The other option is to use our makefile:
1. _OV_CLASSIC :
make
or
make VARIANT=1
- _OV_PKC :
make VARIANT=2
- _OV_PKC_SKC :
make VARIANT=3
- _OV256_244_96 and _OV_PKC :
make VARIANT=2 PARAM=5
Optimizations for Architectures:
Reference Version:
The reference uses (1) source code in the directories: src/ , src/ref/, and
(2) directories for utilities of AES, SHAKE, and randombytes() : utils/ .
The default implementation for AES and SHAKE is from openssl library, controlled by the macro UTILS_OPENSSL defined in src/config.h.
Or, use our makefile:
1. Reference version (_OV256_112_44 and _OV_CLASSIC):
make
- Reference version, _OV256_244_96 , and _OV_PKC :
make VARIANT=2 PARAM=5
To turn on the option of 4-round AES, one need to turn on the macro _4ROUND_AES_ defined in src/params.h.
AVX2 Version:
The AVX2 option uses (1) source code in the directories: src/ , src/amd64 , src/ssse3 , src/avx2, and
(2) directories for utilities of AES, SHAKE, and randombytes() : utils/, utils/x86aesni .
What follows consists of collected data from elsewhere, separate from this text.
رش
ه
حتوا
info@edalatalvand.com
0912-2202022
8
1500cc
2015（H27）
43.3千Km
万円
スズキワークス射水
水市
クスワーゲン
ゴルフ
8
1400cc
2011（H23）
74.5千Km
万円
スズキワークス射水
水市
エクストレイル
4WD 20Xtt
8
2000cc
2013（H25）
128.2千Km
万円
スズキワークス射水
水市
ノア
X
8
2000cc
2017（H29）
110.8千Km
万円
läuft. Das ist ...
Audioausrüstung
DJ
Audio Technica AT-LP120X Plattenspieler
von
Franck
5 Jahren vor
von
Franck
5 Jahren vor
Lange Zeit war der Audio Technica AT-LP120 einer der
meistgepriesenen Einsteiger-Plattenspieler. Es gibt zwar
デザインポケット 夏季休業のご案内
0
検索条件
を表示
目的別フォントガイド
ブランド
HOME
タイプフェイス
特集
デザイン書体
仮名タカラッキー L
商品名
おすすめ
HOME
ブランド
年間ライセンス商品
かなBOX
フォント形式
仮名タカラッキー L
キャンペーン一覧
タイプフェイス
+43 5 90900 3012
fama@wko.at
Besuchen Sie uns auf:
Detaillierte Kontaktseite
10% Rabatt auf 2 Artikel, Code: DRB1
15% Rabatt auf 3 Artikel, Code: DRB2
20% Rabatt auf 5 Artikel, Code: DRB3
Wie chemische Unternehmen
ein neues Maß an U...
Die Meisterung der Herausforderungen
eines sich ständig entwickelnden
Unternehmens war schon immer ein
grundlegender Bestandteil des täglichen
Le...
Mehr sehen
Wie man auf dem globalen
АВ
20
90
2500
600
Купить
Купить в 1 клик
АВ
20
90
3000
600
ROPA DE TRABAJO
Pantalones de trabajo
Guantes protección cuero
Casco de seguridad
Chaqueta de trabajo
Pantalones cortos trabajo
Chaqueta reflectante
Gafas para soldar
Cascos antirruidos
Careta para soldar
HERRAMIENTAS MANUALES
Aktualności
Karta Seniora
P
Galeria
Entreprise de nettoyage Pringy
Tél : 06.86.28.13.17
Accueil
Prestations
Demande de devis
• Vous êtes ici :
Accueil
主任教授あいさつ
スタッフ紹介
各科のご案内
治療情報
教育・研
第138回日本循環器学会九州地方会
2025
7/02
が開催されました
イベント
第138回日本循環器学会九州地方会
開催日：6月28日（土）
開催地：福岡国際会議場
(3) One stil need to turn on the macros _BLAS_AVX2_, _MUL_WITH_MULTAB_, _UTILS_AESNI_ defined in src/config.h to enable AVX2 optimization.
Or, use our makefile:
1. AVX2 version (_OV256_112_44 and _OV_CLASSIC):
make PROJ=avx2
- AVX2 version, _OV256_184_72, and _OV_PKC:
make PROJ=avx2 PARAM=4 VARIANT=2
NEON Version:
The NEON option uses (1) source code in the src/ , src/amd64 , src/neon, and
(2) directories for utilities of AES, SHAKE, and randombytes() : utils/, ( utils/neon_aesinst (Armv8 AES instruction) or utils/neon_aes(NEON bitslice AES implemetation) ).
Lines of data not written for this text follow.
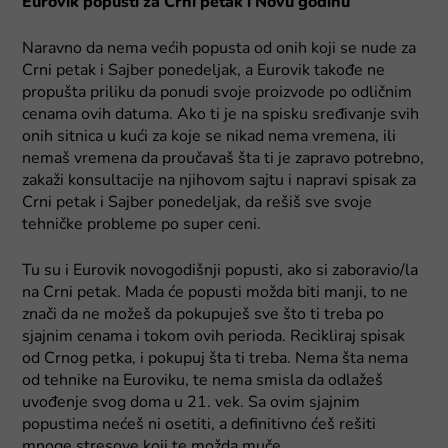
Eurovik popusti za Crni petak i Novu godinu
Naravno da nema većih popusta od onih koji se nude za
Crni petak i Sajber ponedeljak, a Eurovik takođe ne
propušta priliku da ponudi svoje proizvode po odličnim
cenama ovih datuma. Ako ti je na spisku sređivanje svih
onih sitnica u kući za koje se nikad nema vremena, ili
nemaš vremena da proučavaš šta ti je zapravo potrebno,
zakaži konsultacije na njihovom sajtu i napravi spisak za
Crni petak i Sajber ponedeljak, da rešiš sve svoje
tehničke probleme po super ceni.
Tu su i Eurovik novogodišnji popusti, ako si zaboravio/la
na Crni petak. Mada će popusti možda biti manji, to ne
znači da ne možeš da pokupuješ sve što ti treba po
sjajnim cenama i tokom ovih perioda. Recikliraj spisak
od Crnog petka, i pokupuj šta ti treba. Nema šta nema
od tehnike na Euroviku, te nema smisla da odlažeš
uvođenje svog doma u 21. vek. Sa ovim sjajnim
popustima nećeš ni osetiti, a definitivno ćeš rešiti
mnoge stresove koji te možda muče.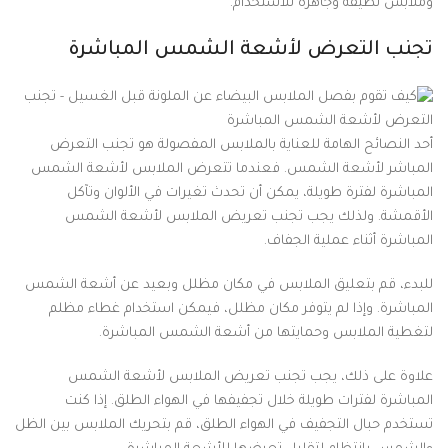
وملابس نظيفة وجاهزة للاستخدام.
تجنب التعرض لأشعة الشمس المباشرة
أحد النصائح الهامة للعناية بالملابس المفصولة هو تجنب التعرض
المباشر لأشعة الشمس. فعندما تتعرض الملابس لأشعة الشمس
المباشرة لفترة طويلة، يمكن أن تحدث تغيرات في الألوان وتآكل
الأقمشة. ولذلك يجب تجنب تعريض الملابس لأشعة الشمس
المباشرة أثناء عملية الجفاف.
للبدء، قم بتعليق الملابس في مكان مظلل وبعيد عن أشعة الشمس
المباشرة. وإذا لم يتوفر مكان مظلل، فيمكن استخدام غطاء مظلم
لتغطية الملابس وحمايتها من أشعة الشمس المباشرة.
علاوة على ذلك، يجب تجنب تعريض الملابس لأشعة الشمس
المباشرة لفترات طويلة خلال تجفيفها في الهواء الطلق. إذا كنت
تستخدم حبال التجفيف في الهواء الطلق، قم بتحريك الملابس بين الظل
(3) One stil need to turn on the macros _BLAS_NEON_ , _UTILS_NEONAES_ defined in src/config.h to enable NEON optimization.
(4) Depending on the CPUs and parameters, one can choose to define the macro _MUL_WITH_MULTAB_ for GF multiplication with MUL tables. We suggest to turn on it for the _OV16_160_64 parameter.
Or, use our makefile:
1. NEON version (_OV256_112_44 and _OV_CLASSIC):
make PROJ=neon
- Another example: NEON version, _OV16_160_64, and _OV_PKC_SKC:
make PROJ=neon PARAM=1 VARIANT=3
Notes for Apple Mac M1:
1. We use
uname -s
to detect if running on Mac OS.
If uname returns string containing Darwin,
the makefile will define _MAC_OS_ macro for enabling some optimization settings in the source code .
2. The program needs sudo to benchmark on Mac OS correctly.
Options for Algorithm of Solving Linear Equation while Signing:
- Default setting: Gaussian Elimination and backward substitution.
- Choose the algorithm of calculating inversion matrix with block matrix compution:
(a) Define the _LDU_DECOMPOSE_ macro in src/parms.h.
(b) Remove the _BACK_SUBSTITUTION_ macro in src/ov.c.
License
Our implementations of OV are released under the conditions of CC0.
Third party code may have other licenses which is stated at the top of each file or in the respective LICENSE files.